Genau. Als ich aus dem Flugzeug stieg, wusste ich noch nicht wohin der Film gehen wird, aber ich wollte unbedingt die Protagonist_innen die Story bestimmen lassen. Ich war dann drei Monate, zwischen Ende November 2012 und Ende Februar 2013, in den USA und bin kreuz und quer durch das Land gefahren. Und sehr schnell wurde deutlich, dass die Implikationen des “Amerikanischen Traums” etwas waren, worüber viele Personen sprechen wollten.

Wie entstand die Verbindung „American Dream“ und Rassismus?

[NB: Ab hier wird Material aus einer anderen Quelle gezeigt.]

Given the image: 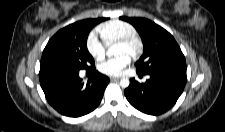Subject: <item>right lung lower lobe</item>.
<instances>
[{"instance_id": "1", "label": "right lung lower lobe", "mask_w": 225, "mask_h": 132, "mask_svg": "<svg viewBox=\"0 0 225 132\" xmlns=\"http://www.w3.org/2000/svg\"><path fill=\"white\" fill-rule=\"evenodd\" d=\"M87 70H91L93 75L84 83L79 70L40 68L39 79L46 99L59 113L80 117L101 102L109 78L95 71L94 66Z\"/></svg>"}]
</instances>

Die Idee entstand aus den Interviewten heraus, sie sprachen einfach darüber. Ich hatte den Eindruck, dass in den USA viel mehr darüber gesprochen und nachgedacht wird, als z.B. in Deutschland. Hier sind, wie im Moment sehr gut zu sehen, viele Menschen damit beschäftigt zu betonen, dass sie ja bloß keine Rassist_innen seien. Aber wirklich mit dem strukturellen Rassismus, dem anerzogenen Rassismus, der tief in den Menschen steckt und den man sich aktiv selbst herausschneiden muss, dem “haha ach so witzigen”-Rassismus zu Halloween, setzen sich wenige weiße Deutsche auseinander.

© Theresia Reinhold

© Theresia Reinhold

Du hast Dich für eine relativ distanzierte Haltung entschieden, bist selbst nicht Teil Deines Films. Was sind die Gründe dafür?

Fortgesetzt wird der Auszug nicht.